Assigned task => In the material below, find the line with "Homecoming – Signature" and the line with "These bad actors employ sophisticated bots", then output both and every line between them exactly, omitting pictures.

____

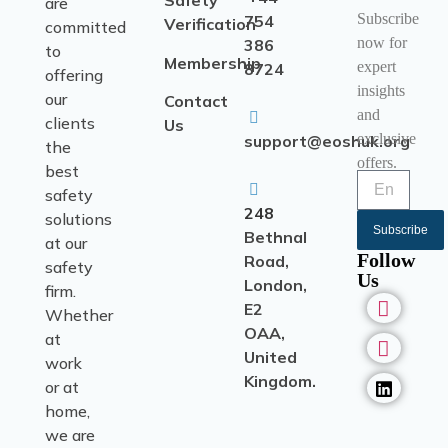
Safety
are
Subscribe
754
Verification
committed
now for
386
to
Membership
expert
8724
offering
insights
our
Contact
and
clients
Us
exclusive
support@eoshuk.org
the
offers.
best
safety
248
solutions
Subscribe
Bethnal
at our
Follow
Road,
safety
Us
London,
firm.
E2
Whether
OAA,
at
United
work
Kingdom.
or at
home,
we are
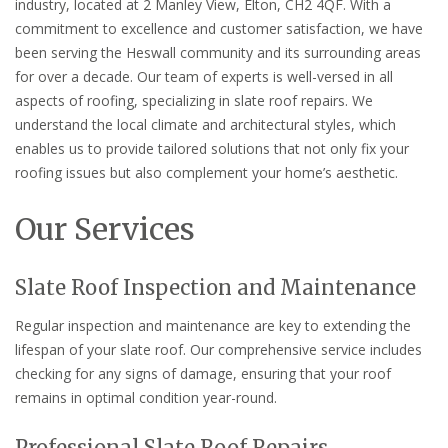
industry, located at 2 Manley View, Elton, CH2 4QF. With a
commitment to excellence and customer satisfaction, we have
been serving the Heswall community and its surrounding areas
for over a decade. Our team of experts is well-versed in all
aspects of roofing, specializing in slate roof repairs. We
understand the local climate and architectural styles, which
enables us to provide tailored solutions that not only fix your
roofing issues but also complement your home’s aesthetic.
Our Services
Slate Roof Inspection and Maintenance
Regular inspection and maintenance are key to extending the
lifespan of your slate roof. Our comprehensive service includes
checking for any signs of damage, ensuring that your roof
remains in optimal condition year-round.
Professional Slate Roof Repairs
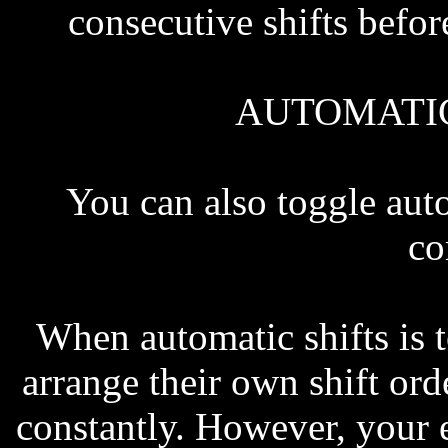
consecutive shifts befor
AUTOMATIC
You can also toggle au
c
When automatic shifts is 
arrange their own shift ord
constantly. However, your 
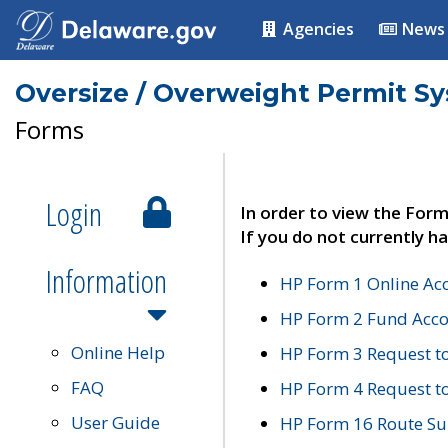
Agencies
News
Oversize / Overweight Permit S
Forms
Login
In order to view the Form
If you do not currently ha
Information
HP Form 1 Online Ac
HP Form 2 Fund Acco
Online Help
HP Form 3 Request t
FAQ
HP Form 4 Request 
User Guide
HP Form 16 Route Sur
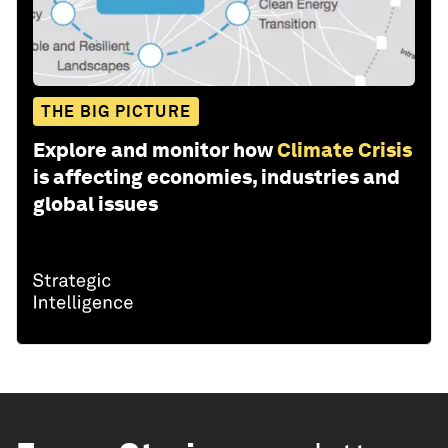
THE BIG PICTURE
Explore and monitor how
Climate Crisis
is affecting economies, industries and
global issues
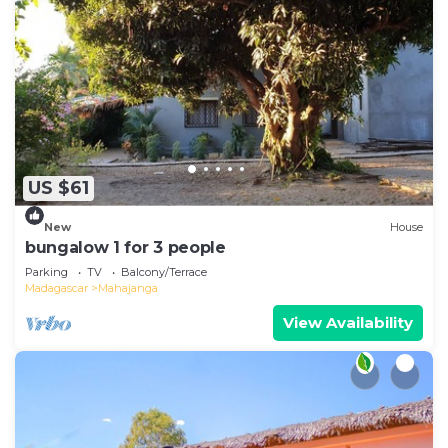
US $61
New
House
bungalow 1 for 3 people
Parking
TV
Balcony/Terrace
Madagascar
Mahajanga
View Availability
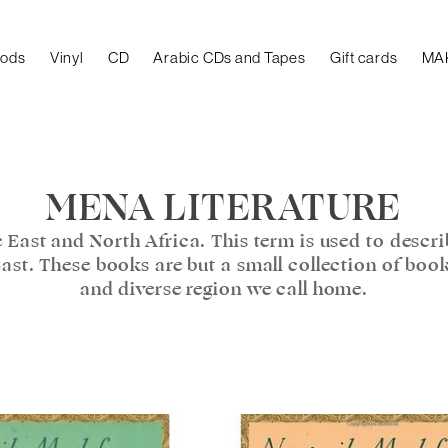
oods
Vinyl
CD
Arabic CDs and Tapes
Gift cards
MA
MENA LITERATURE
 East and North Africa. This term is used to descr
East. These books are but a small collection of boo
and diverse region we call home.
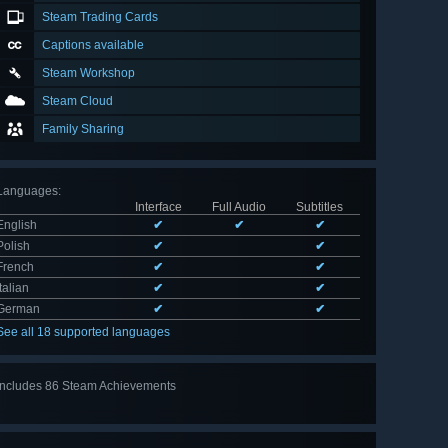
Steam Trading Cards
Captions available
Steam Workshop
Steam Cloud
Family Sharing
Languages
:
Interface
Full Audio
Subtitles
English
✔
✔
✔
Polish
✔
✔
French
✔
✔
Italian
✔
✔
German
✔
✔
See all 18 supported languages
Includes 86 Steam Achievements
View
all 86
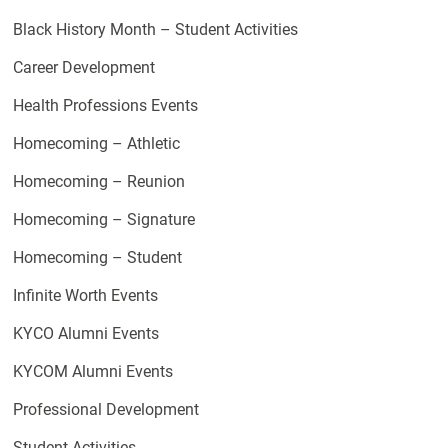
Black History Month – Student Activities
Career Development
Health Professions Events
Homecoming – Athletic
Homecoming – Reunion
Homecoming – Signature
Homecoming – Student
Infinite Worth Events
KYCO Alumni Events
KYCOM Alumni Events
Professional Development
Student Activities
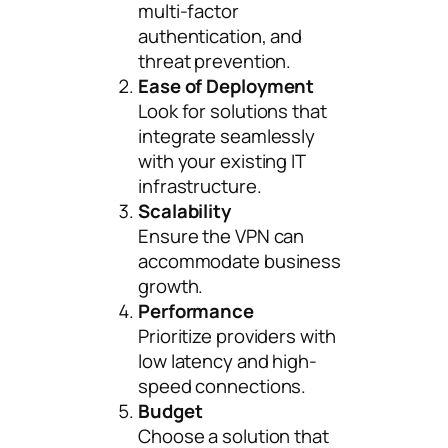
multi-factor
authentication, and
threat prevention.
Ease of Deployment
Look for solutions that
integrate seamlessly
with your existing IT
infrastructure.
Scalability
Ensure the VPN can
accommodate business
growth.
Performance
Prioritize providers with
low latency and high-
speed connections.
Budget
Choose a solution that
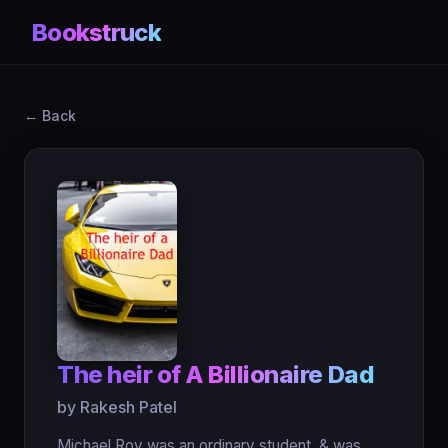
Bookstruck
← Back
The heir of A Billionaire Dad
by Rakesh Patel
Michael Roy was an ordinary student, & was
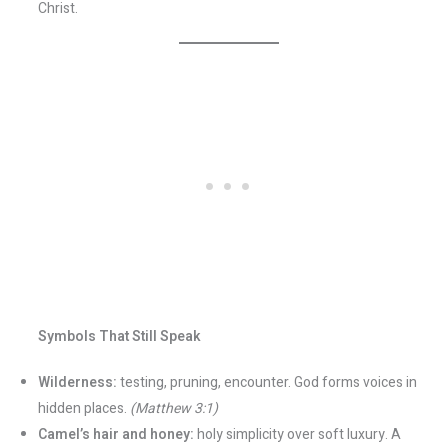
Christ.
Symbols That Still Speak
Wilderness:
testing, pruning, encounter. God forms voices in
hidden places.
(Matthew 3:1)
Camel’s hair and honey:
holy simplicity over soft luxury. A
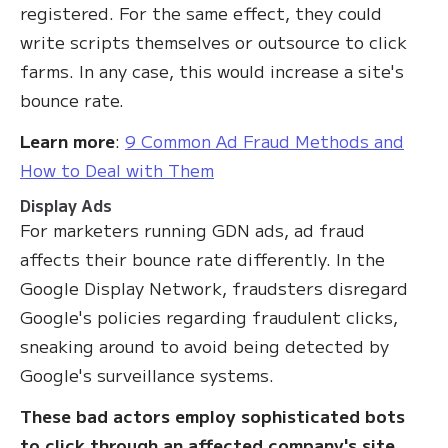
registered. For the same effect, they could
write scripts themselves or outsource to click
farms. In any case, this would increase a site's
bounce rate.
Learn more
:
9 Common Ad Fraud Methods and
How to Deal with Them
Display Ads
For marketers running GDN ads, ad fraud
affects their bounce rate differently. In the
Google Display Network, fraudsters disregard
Google's policies regarding fraudulent clicks,
sneaking around to avoid being detected by
Google's surveillance systems.
These bad actors employ sophisticated bots
to click through an affected company's site
.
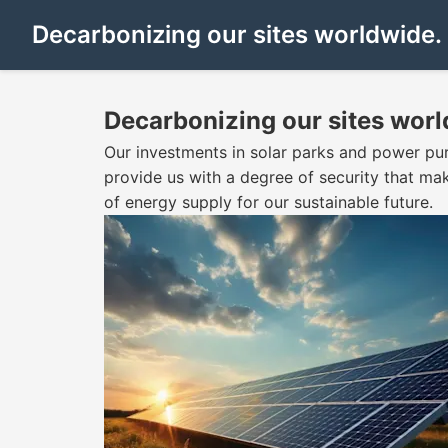
Decarbonizing our sites worldwide.
Decarbonizing our sites worl
Our investments in solar parks and power pu
provide us with a degree of security that ma
of energy supply for our sustainable future.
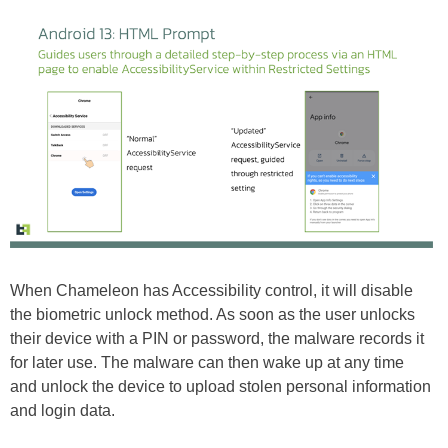
When Chameleon has Accessibility control, it will disable
the biometric unlock method. As soon as the user unlocks
their device with a PIN or password, the malware records it
for later use. The malware can then wake up at any time
and unlock the device to upload stolen personal information
and login data.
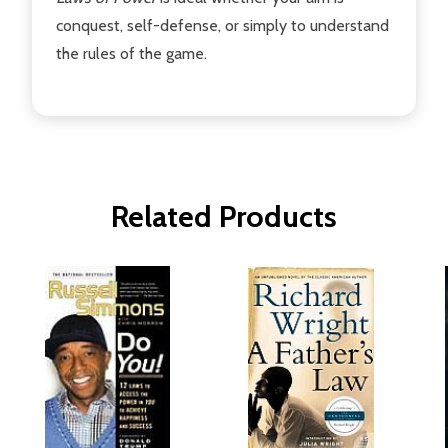
conquest, self-defense, or simply to understand
the rules of the game.
Related Products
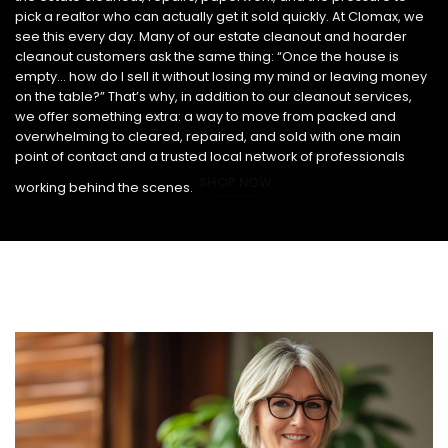
pick a realtor who can actually get it sold quickly. At Clomax, we
see this every day. Many of our estate cleanout and hoarder
cleanout customers ask the same thing: “Once the house is
empty… how do I sell it without losing my mind or leaving money
on the table?” That’s why, in addition to our cleanout services,
we offer something extra: a way to move from packed and
overwhelming to cleared, repaired, and sold with one main
point of contact and a trusted local network of professionals
SHOP NOW
working behind the scenes.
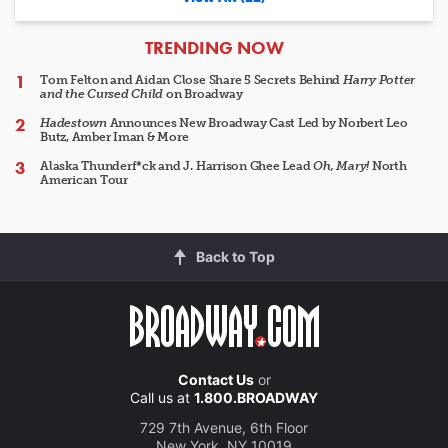
ARTICLES
TRENDING NOW
Tom Felton and Aidan Close Share 5 Secrets Behind
Harry Potter
and the Cursed Child
on Broadway
Hadestown
Announces New Broadway Cast Led by Norbert Leo
Butz, Amber Iman & More
Alaska Thunderf*ck and J. Harrison Ghee Lead
Oh, Mary!
North
American Tour
Back to Top
Contact Us
or
Call us at
1.800.BROADWAY
729 7th Avenue, 6th Floor
New York, NY 10019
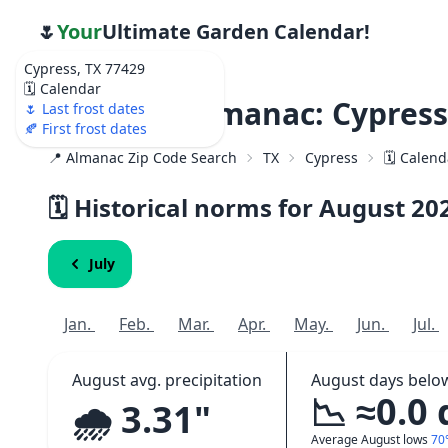
🌷
Your
Ultimate Garden Calendar!
Cypress, TX 77429
🗓️ Calendar
Weather Almanac: Cypress
🌷 Last frost dates
🍂 First frost dates
📍 Almanac Zip Code Search
TX
Cypress
🗓️ Calen
🗓️ Historical norms for August
20
July
Jan.
Feb.
Mar.
Apr.
May.
Jun.
Jul.
August avg. precipitation
August days belo
📉 ≈0.0
🌧️ 3.31"
Average August lows
70°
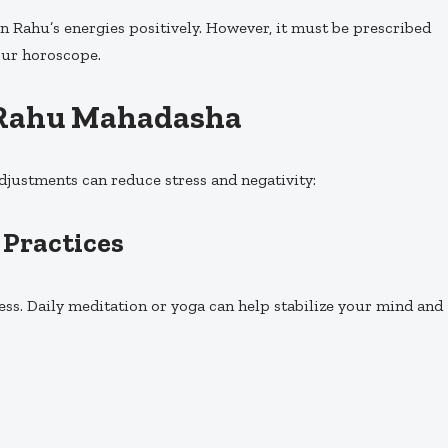
 Rahu’s energies positively. However, it must be prescribed
our horoscope.
g Rahu Mahadasha
adjustments can reduce stress and negativity:
 Practices
ess. Daily meditation or yoga can help stabilize your mind and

____

Result for this task =>
Homecoming – Signature
Homecoming – Student
Infinite Worth Events
KYCO Alumni Events
KYCOM Alumni Events
Professional Development
Student Activities
multi-factor
authentication, and
threat prevention.
Ease of Deployment
Look for solutions that
integrate seamlessly
with your existing IT
infrastructure.
Scalability
Ensure the VPN can
accommodate business
growth.
Performance
Prioritize providers with
low latency and high-
speed connections.
Budget
Choose a solution that
Bookstruck
← Back
The heir of A Billionaire Dad
by Rakesh Patel
Michael Roy was an ordinary student, & was
Christ.
Symbols That Still Speak
Wilderness:
testing, pruning, encounter. God forms voices in
hidden places.
(Matthew 3:1)
Camel’s hair and honey:
holy simplicity over soft luxury. A
registered. For the same effect, they could
write scripts themselves or outsource to click
farms. In any case, this would increase a site's
bounce rate.
Learn more
:
9 Common Ad Fraud Methods and
How to Deal with Them
Display Ads
For marketers running GDN ads, ad fraud
affects their bounce rate differently. In the
Google Display Network, fraudsters disregard
Google's policies regarding fraudulent clicks,
sneaking around to avoid being detected by
Google's surveillance systems.
These bad actors employ sophisticated bots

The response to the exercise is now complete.